* **AIM OF THE TASK**
Skip the pictures and return every entry exactly as written.

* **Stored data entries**
################

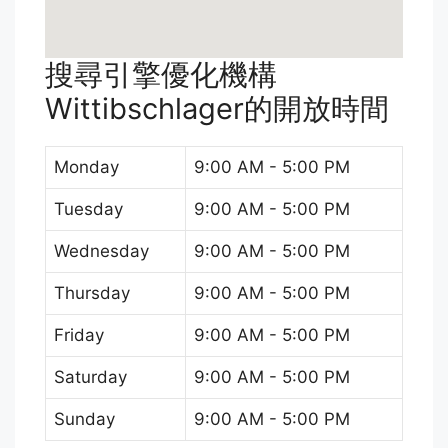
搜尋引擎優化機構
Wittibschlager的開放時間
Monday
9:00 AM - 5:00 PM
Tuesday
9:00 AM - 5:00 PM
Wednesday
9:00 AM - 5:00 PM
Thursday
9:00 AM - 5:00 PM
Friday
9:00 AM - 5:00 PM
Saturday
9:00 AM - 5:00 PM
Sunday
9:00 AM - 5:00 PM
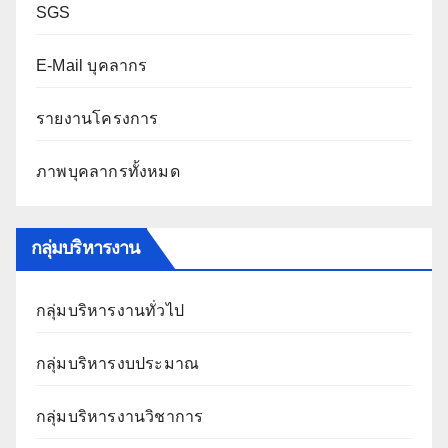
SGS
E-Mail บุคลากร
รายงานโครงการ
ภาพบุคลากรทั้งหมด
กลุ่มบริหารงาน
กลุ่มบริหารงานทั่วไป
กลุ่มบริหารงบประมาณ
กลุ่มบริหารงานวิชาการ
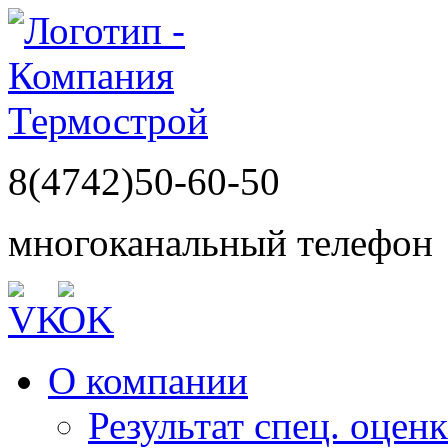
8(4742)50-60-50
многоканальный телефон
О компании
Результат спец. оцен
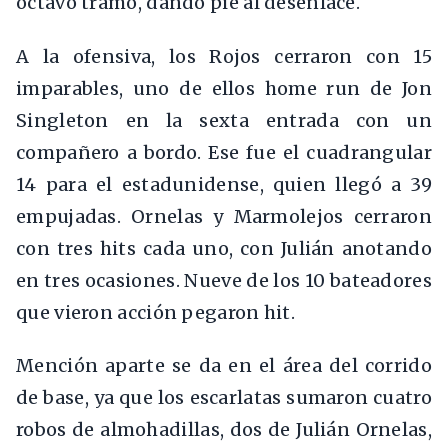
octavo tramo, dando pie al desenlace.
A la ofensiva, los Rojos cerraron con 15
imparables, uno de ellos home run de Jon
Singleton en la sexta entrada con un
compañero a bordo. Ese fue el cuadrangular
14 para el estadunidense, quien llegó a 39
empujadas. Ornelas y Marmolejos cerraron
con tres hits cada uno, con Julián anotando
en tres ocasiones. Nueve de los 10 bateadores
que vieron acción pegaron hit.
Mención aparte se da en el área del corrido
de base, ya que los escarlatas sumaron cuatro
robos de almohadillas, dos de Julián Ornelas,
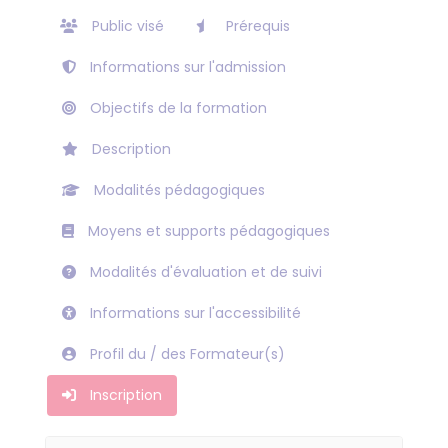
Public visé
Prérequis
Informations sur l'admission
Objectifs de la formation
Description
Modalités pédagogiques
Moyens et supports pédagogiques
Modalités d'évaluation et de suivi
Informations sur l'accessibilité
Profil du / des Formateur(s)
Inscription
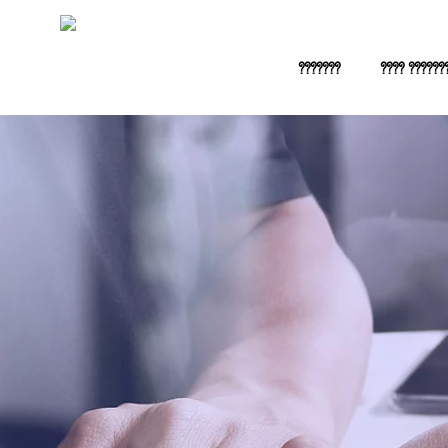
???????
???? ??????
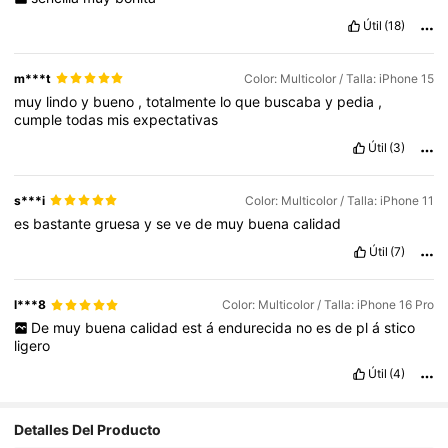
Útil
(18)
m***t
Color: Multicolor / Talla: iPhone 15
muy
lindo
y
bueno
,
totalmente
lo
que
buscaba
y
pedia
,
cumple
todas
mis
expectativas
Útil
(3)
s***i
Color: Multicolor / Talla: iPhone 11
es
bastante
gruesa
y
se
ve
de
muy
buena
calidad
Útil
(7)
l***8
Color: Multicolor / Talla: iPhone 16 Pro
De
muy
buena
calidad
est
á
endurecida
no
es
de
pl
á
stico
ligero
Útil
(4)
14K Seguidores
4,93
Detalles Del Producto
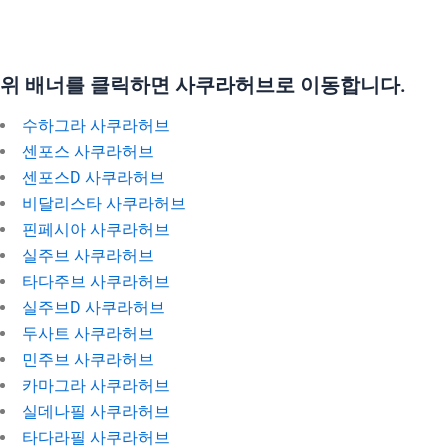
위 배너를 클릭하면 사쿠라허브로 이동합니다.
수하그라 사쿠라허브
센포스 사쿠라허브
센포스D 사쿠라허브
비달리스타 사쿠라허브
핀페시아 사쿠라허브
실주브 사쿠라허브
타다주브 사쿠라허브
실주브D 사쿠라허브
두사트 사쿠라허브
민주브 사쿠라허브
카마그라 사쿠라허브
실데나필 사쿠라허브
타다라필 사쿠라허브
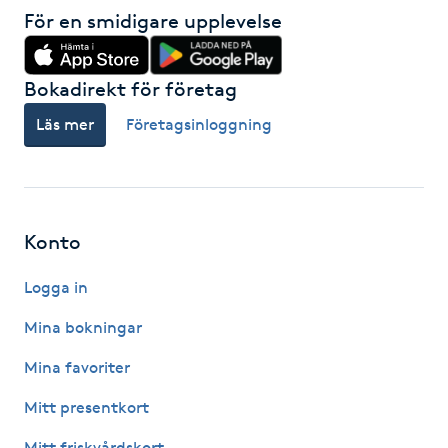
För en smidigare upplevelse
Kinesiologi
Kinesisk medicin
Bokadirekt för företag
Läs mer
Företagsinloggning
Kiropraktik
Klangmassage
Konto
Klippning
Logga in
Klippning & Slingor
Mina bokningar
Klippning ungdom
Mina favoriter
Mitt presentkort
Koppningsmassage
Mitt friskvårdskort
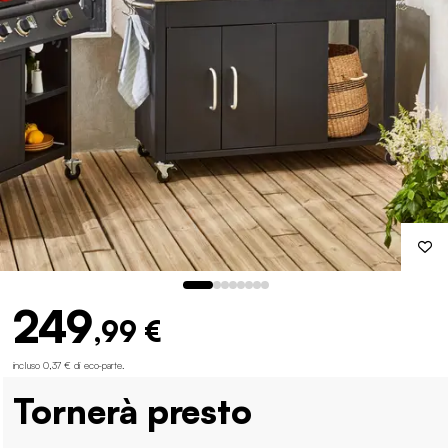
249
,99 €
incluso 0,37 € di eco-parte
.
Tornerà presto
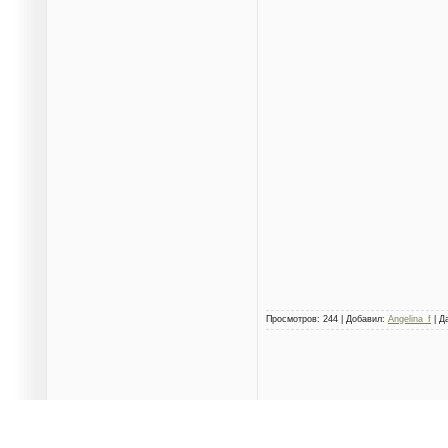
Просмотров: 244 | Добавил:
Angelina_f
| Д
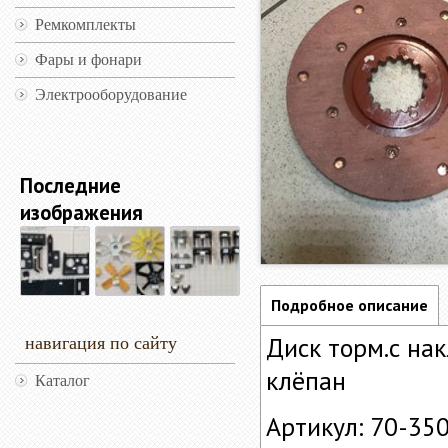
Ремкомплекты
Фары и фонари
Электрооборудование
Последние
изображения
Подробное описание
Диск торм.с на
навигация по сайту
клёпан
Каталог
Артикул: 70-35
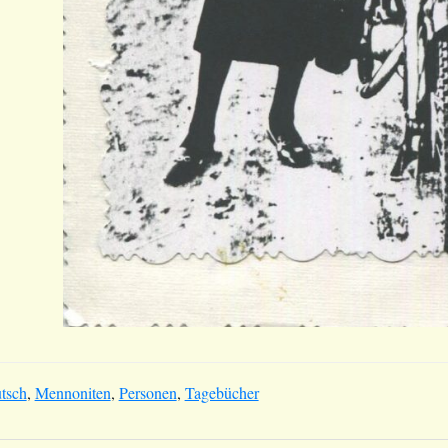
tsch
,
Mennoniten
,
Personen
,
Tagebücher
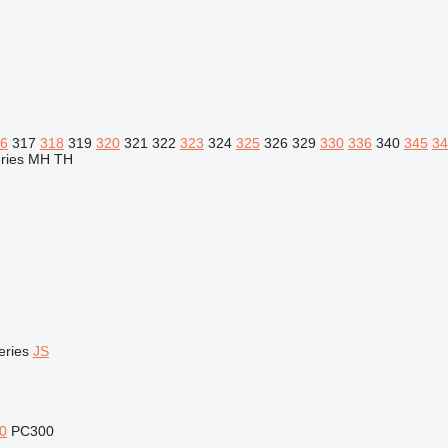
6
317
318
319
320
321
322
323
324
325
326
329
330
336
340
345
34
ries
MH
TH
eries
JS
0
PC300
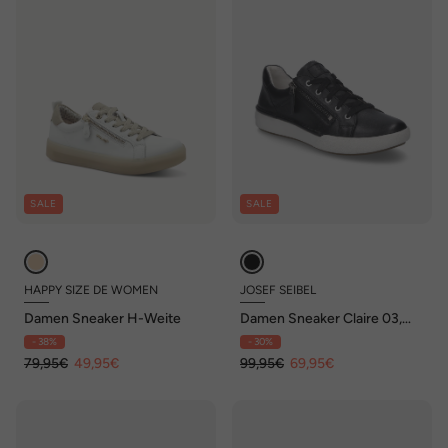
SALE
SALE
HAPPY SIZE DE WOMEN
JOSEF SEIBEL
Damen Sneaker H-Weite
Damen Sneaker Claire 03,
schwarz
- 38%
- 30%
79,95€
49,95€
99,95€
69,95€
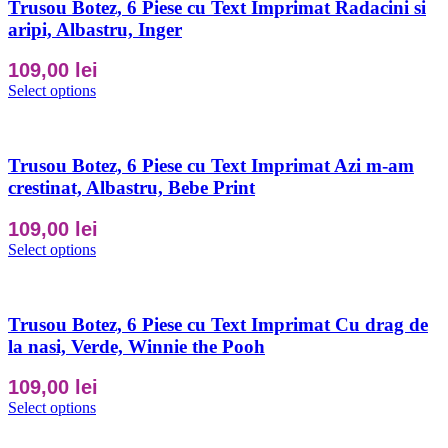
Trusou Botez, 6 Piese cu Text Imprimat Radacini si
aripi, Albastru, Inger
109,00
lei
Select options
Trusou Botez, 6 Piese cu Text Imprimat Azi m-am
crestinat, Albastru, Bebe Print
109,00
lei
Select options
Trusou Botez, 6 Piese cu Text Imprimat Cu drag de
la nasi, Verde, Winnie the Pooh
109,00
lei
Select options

################

* **SOLUTION TO THE PROBLEM**
搜尋引擎優化機構
Wittibschlager的開放時間
Monday
9:00 AM - 5:00 PM
Tuesday
9:00 AM - 5:00 PM
Wednesday
9:00 AM - 5:00 PM
Thursday
9:00 AM - 5:00 PM
Friday
9:00 AM - 5:00 PM
Saturday
9:00 AM - 5:00 PM
Sunday
9:00 AM - 5:00 PM
SGS
E-Mail บุคลากร
รายงานโครงการ
ภาพบุคลากรทั้งหมด
กลุ่มบริหารงาน
กลุ่มบริหารงานทั่วไป
กลุ่มบริหารงบประมาณ
กลุ่มบริหารงานวิชาการ
8(4742)50-60-50
многоканальный телефон
О компании
Результат спец. оцен
octavo tramo, dando pie al desenlace.
A la ofensiva, los Rojos cerraron con 15
imparables, uno de ellos home run de Jon
Singleton en la sexta entrada con un
compañero a bordo. Ese fue el cuadrangular
14 para el estadunidense, quien llegó a 39
empujadas. Ornelas y Marmolejos cerraron
con tres hits cada uno, con Julián anotando
en tres ocasiones. Nueve de los 10 bateadores
que vieron acción pegaron hit.
Mención aparte se da en el área del corrido
de base, ya que los escarlatas sumaron cuatro
robos de almohadillas, dos de Julián Ornelas,
Public visé
Prérequis
Informations sur l'admission
Objectifs de la formation
Description
Modalités pédagogiques
Moyens et supports pédagogiques
Modalités d'évaluation et de suivi
Informations sur l'accessibilité
Profil du / des Formateur(s)
Inscription
???????
???? ??????
Útil
(18)
m***t
Color: Multicolor / Talla: iPhone 15
muy
lindo
y
bueno
,
totalmente
lo
que
buscaba
y
pedia
,
cumple
todas
mis
expectativas
Útil
(3)
s***i
Color: Multicolor / Talla: iPhone 11
es
bastante
gruesa
y
se
ve
de
muy
buena
calidad
Útil
(7)
l***8
Color: Multicolor / Talla: iPhone 16 Pro
De
muy
buena
calidad
est
á
endurecida
no
es
de
pl
á
stico
ligero
Útil
(4)
14K Seguidores
4,93
Detalles Del Producto
위 배너를 클릭하면 사쿠라허브로 이동합니다.
수하그라 사쿠라허브
센포스 사쿠라허브
센포스D 사쿠라허브
비달리스타 사쿠라허브
핀페시아 사쿠라허브
실주브 사쿠라허브
타다주브 사쿠라허브
실주브D 사쿠라허브
두사트 사쿠라허브
민주브 사쿠라허브
카마그라 사쿠라허브
실데나필 사쿠라허브
타다라필 사쿠라허브
För en smidigare upplevelse
Kinesiologi
Kinesisk medicin
Bokadirekt för företag
Läs mer
Företagsinloggning
Kiropraktik
Klangmassage
Konto
Klippning
Logga in
Klippning & Slingor
Mina bokningar
Klippning ungdom
Mina favoriter
Mitt presentkort
Koppningsmassage
Mitt friskvårdskort
249
,99 €
incluso 0,37 € di eco-parte
.
Tornerà presto
Просмотров: 244 | Добавил:
Angelina_f
| Д
Ремкомплекты
Фары и фонари
Электрооборудование
Последние
изображения
Подробное описание
Диск торм.с на
навигация по сайту
клёпан
Каталог
Артикул: 70-35
tsch
,
Mennoniten
,
Personen
,
Tagebücher
6
317
318
319
320
321
322
323
324
325
326
329
330
336
340
345
34
ries
MH
TH
eries
JS
0
PC300
SALE
SALE
HAPPY SIZE DE WOMEN
JOSEF SEIBEL
Damen Sneaker H-Weite
Damen Sneaker Claire 03,
schwarz
- 38%
- 30%
79,95€
49,95€
99,95€
69,95€
Trusou Botez, 6 Piese cu Text Imprimat Radacini si
aripi, Albastru, Inger
109,00
lei
Select options
Trusou Botez, 6 Piese cu Text Imprimat Azi m-am
crestinat, Albastru, Bebe Print
109,00
lei
Select options
Trusou Botez, 6 Piese cu Text Imprimat Cu drag de
la nasi, Verde, Winnie the Pooh
109,00
lei
Select options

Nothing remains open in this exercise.